Entretiens
6 mars 2014
La France est-elle malade du conflit israélo-palestinien ?
Vous venez de publier ‘La France malade du conflit israélo-palestinien’. Pensez-vous qu’il s’agisse du défi le plus important auquel la France est confrontée ?
Certainement pas. La France a des problèmes bien plus importants qui la mettent en cause directement : la crise économique, le chômage, les inégalités sociales, les discriminations, l’accès inégal à la santé, à l’éducation, au logement, etc., pour ne parler que des problèmes internes.
Sur le plan international, il y a d’autres défis majeurs : la redéfinition de son rôle dans un monde en mutation qui voit la fin du monopole occidental sur la puissance, le défi des pays émergents, la place qu’elle doit prendre dans la mondialisation sont bien sûr essentiels pour notre pays. Donc évidemment que le conflit israélo-palestinien n’est pas le problème le plus important qui se pose à la France. Par contre, c’est celui qui crée le plus de divisions et de tourments dans la société française. Les différences que les Français peuvent avoir sur l’appréciation des 35 heures, l’âge de la retraite ou la rémunération des chefs d’entreprise n’entraînent pas les querelles, les divisions, voire les excommunications qui découlent d’une différence d’appréciation sur le conflit israélo-palestinien. Des amis peuvent ne plus se parler à cause d’un désaccord sur ce point. Cela peut diviser les familles. Il suscite des incompréhensions. Ce n’est pas le sujet central mais c’est celui qui est le plus clivant dans notre société.

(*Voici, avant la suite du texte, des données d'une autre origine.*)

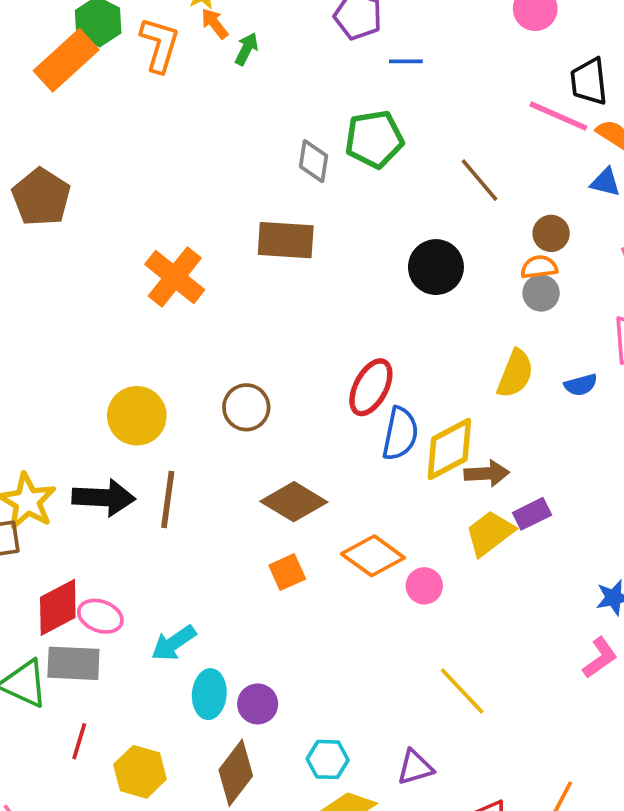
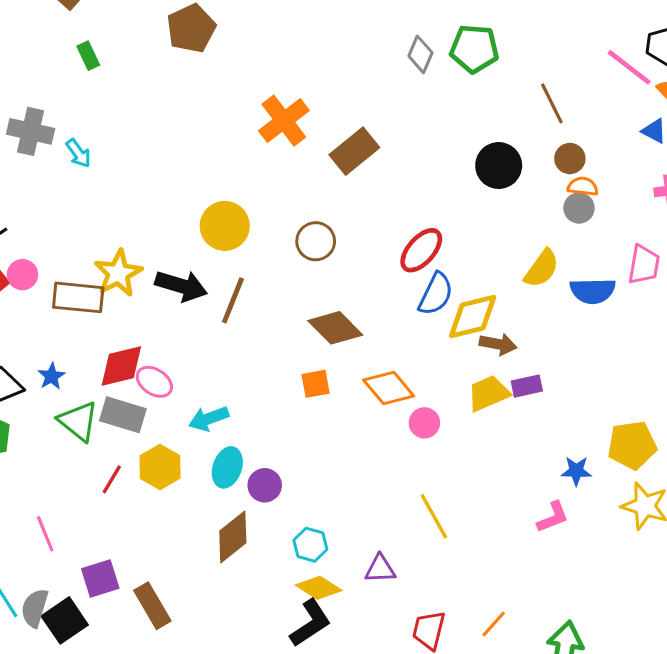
brown circle: (551, 233) -> (570, 159), moved
brown rectangle: (286, 240) -> (354, 151), moved, turned -57
blue semicircle: (581, 385) -> (593, 291), size x1.6
yellow hexagon: (140, 772) -> (160, 467), moved

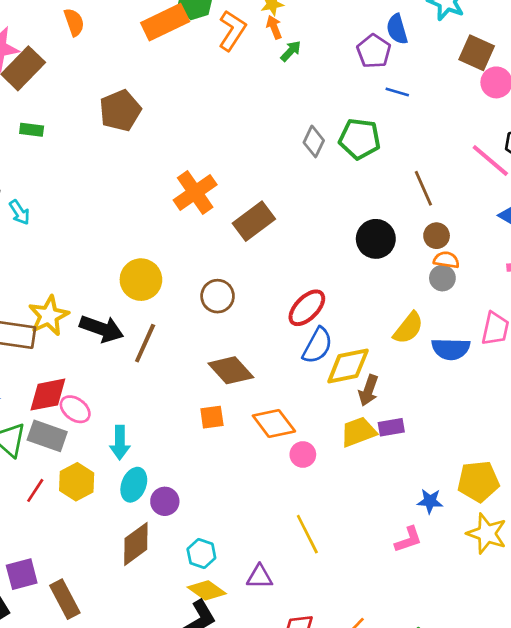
green rectangle: (88, 56) -> (32, 130), turned -60
brown arrow: (498, 344) -> (368, 390), turned 96
cyan arrow: (209, 419) -> (120, 443), turned -72

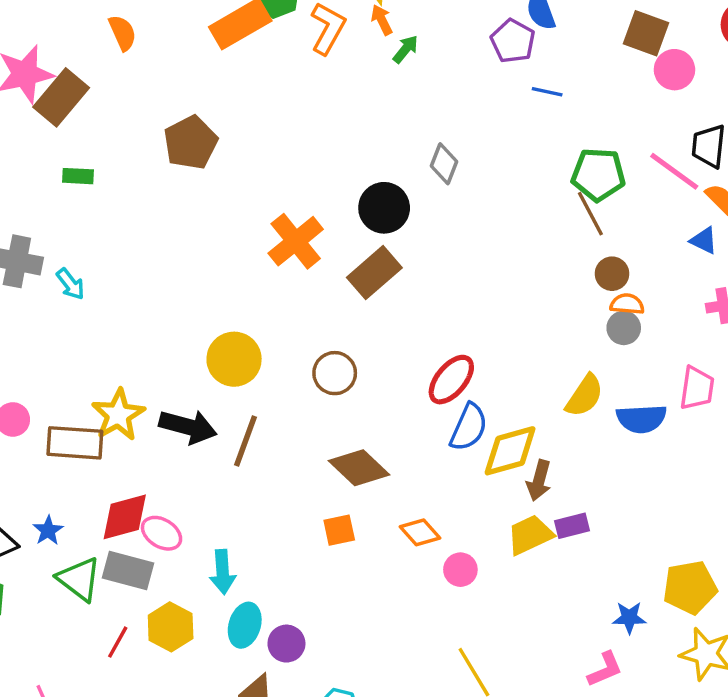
green pentagon: (360, 139) -> (598, 175), moved
black circle: (376, 239) -> (384, 208), moved
orange diamond: (274, 423) -> (420, 532), size x0.7

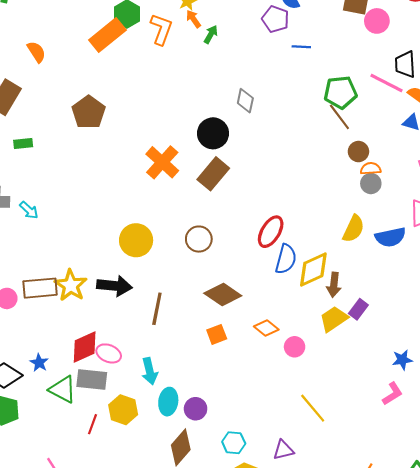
brown line: (246, 441) -> (157, 309), moved
brown rectangle: (75, 443) -> (40, 288), moved
purple rectangle: (572, 526) -> (358, 309), turned -30

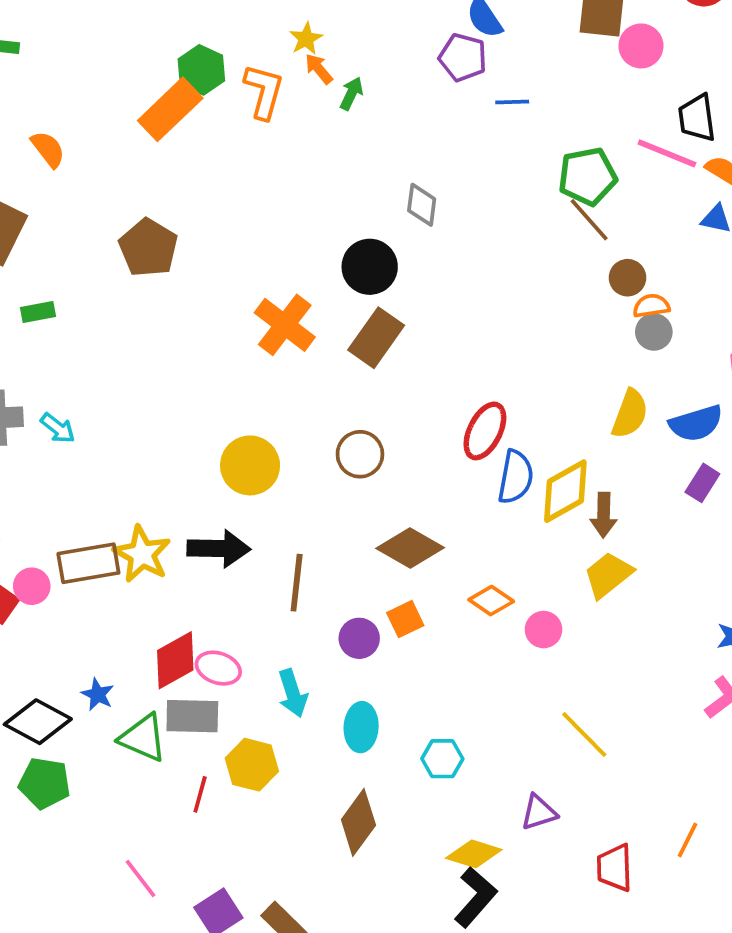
purple rectangle: (358, 309) -> (702, 483), moved
cyan ellipse: (168, 402) -> (361, 727), moved
purple circle: (196, 409) -> (359, 638), moved
cyan hexagon: (234, 443) -> (442, 759), moved

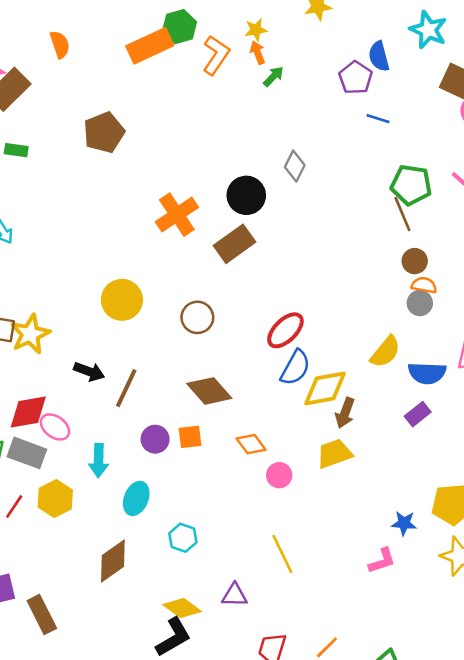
black arrow: (219, 549) -> (89, 371), moved, size x0.7

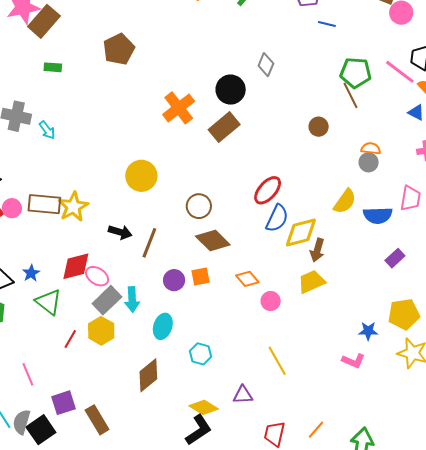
brown circle: (415, 261) -> (319, 127), moved
brown circle: (197, 317) -> (199, 206), moved
purple rectangle: (418, 414) -> (395, 258), moved
gray rectangle: (27, 453) -> (107, 300), moved, turned -60
pink L-shape: (382, 561) -> (353, 361), turned 45

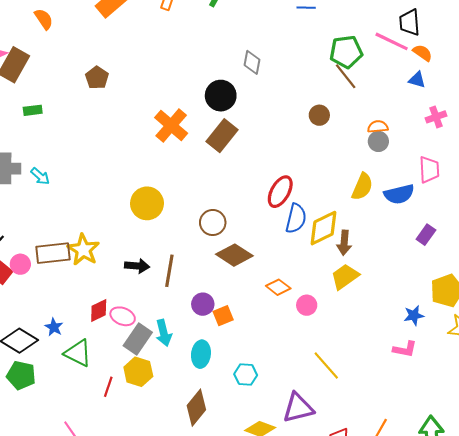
brown pentagon: (119, 49) -> (97, 78), size x0.7
red diamond: (76, 266) -> (99, 311), size x0.7
orange square: (200, 277) -> (223, 316), moved
purple triangle: (243, 395) -> (298, 408), size x1.5

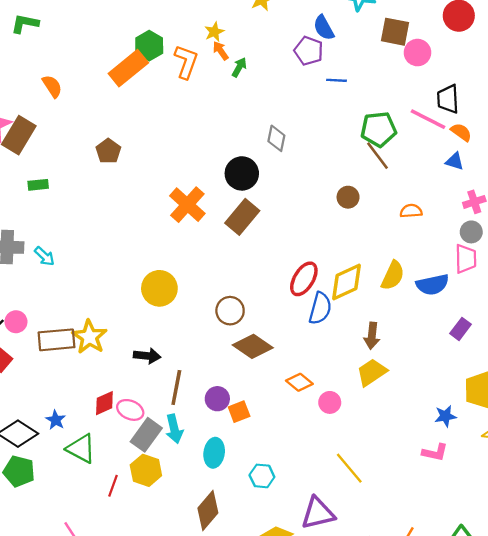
gray circle: (378, 141) -> (471, 232), moved
yellow diamond: (323, 228) -> (346, 282), moved
pink circle: (20, 264) -> (16, 322), moved
brown line: (169, 271) -> (176, 387), moved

Espérez-vous une bonne promotion pour ce livre ?
Oui bien sûr. Les matinales de France Inter et France Culture se disputent pour avoir l’exclusivité, l’Express et Le Point s’arrachent les bonnes feuilles, Le Monde , Libération et Le Figaro sont au taquet pour pouvoir en faire la première chronique… Je plaisante évidemment ! Je ne crois pas que la plupart des médias centraux vont en rendre compte. J’ai déjà eu énormément de difficultés pour le publier, épisode que j’ai raconté dans un article. Il faut être conscient que si on ne prend pas la position médiatiquement dominante sur le conflit israélo-palestinien, il faut s’attendre à un certain nombre de difficultés. Parfois des journalistes, par militantisme pro-israélien éviteront d’en parler. Mais le plus souvent c’est par peur que le black-out se fasse. Je n’ai, à ce jour, pas vu d’experts, de responsables politiques, de journalistes être sanctionnés parce qu’ils avaient pris des positions en flèche en faveur du gouvernement israélien. Certains ont même bénéficié d’avantages. Par contre, il est très fréquent de voir des gens qui ont été sanctionnés parce qu’ils ont osé critiquer le gouvernement israélien. Et la crainte d’être accusé d’antisémitisme agit comme un rayon paralysant. Il y a dans notre démocratie un véritable climat de peur sur ce sujet.
L’antisionisme n’est-il pas le nouveau masque de l’antisémitisme ?
Ce sont deux notions différentes. L’antisionisme, c’est l’opposition à l’existence de l’État d’Israël. Il y a des juifs antisionistes ; soit pour des raisons religieuses (à droite), soit pour des raisons politiques (à gauche). Il y a également des non juifs qui s’opposent au fait que les juifs puissent disposer d’un État. L’antisémitisme est différent. C’est la haine du peuple juif. Les deux notions ne sont pas assimilables. Le problème est que les institutions juives et de nombreux intellectuels communautaires font un amalgame, non seulement entre l’antisémitisme et l’antisionisme – ce qui est déjà problématique – mais également entre la critique du gouvernement israélien et l’antisémitisme. Ceux qui critiquent actuellement Poutine pour son action en Crimée ne sont pas immédiatement accusés de racisme anti-russe, ceux qui critiquent Netanyahou pour l’action israélienne dans les territoires occupés sont régulièrement accusés d’antisémitisme.
Y a-t-il une importation du conflit en France ?
Oui, hélas, et les institutions et intellectuels communautaires qui le déplorent sont parfois les premiers à y contribuer en favorisant la défense de l’action du gouvernement israélien sur la lutte contre l’antisémitisme.
Récemment le président du CRIF, Roger Cukierman, a indiqué qu’il ne fallait pas qu’ils apparaissent comme la seconde ambassade Israël. Espérons que les actes suivront ces paroles de bon sens.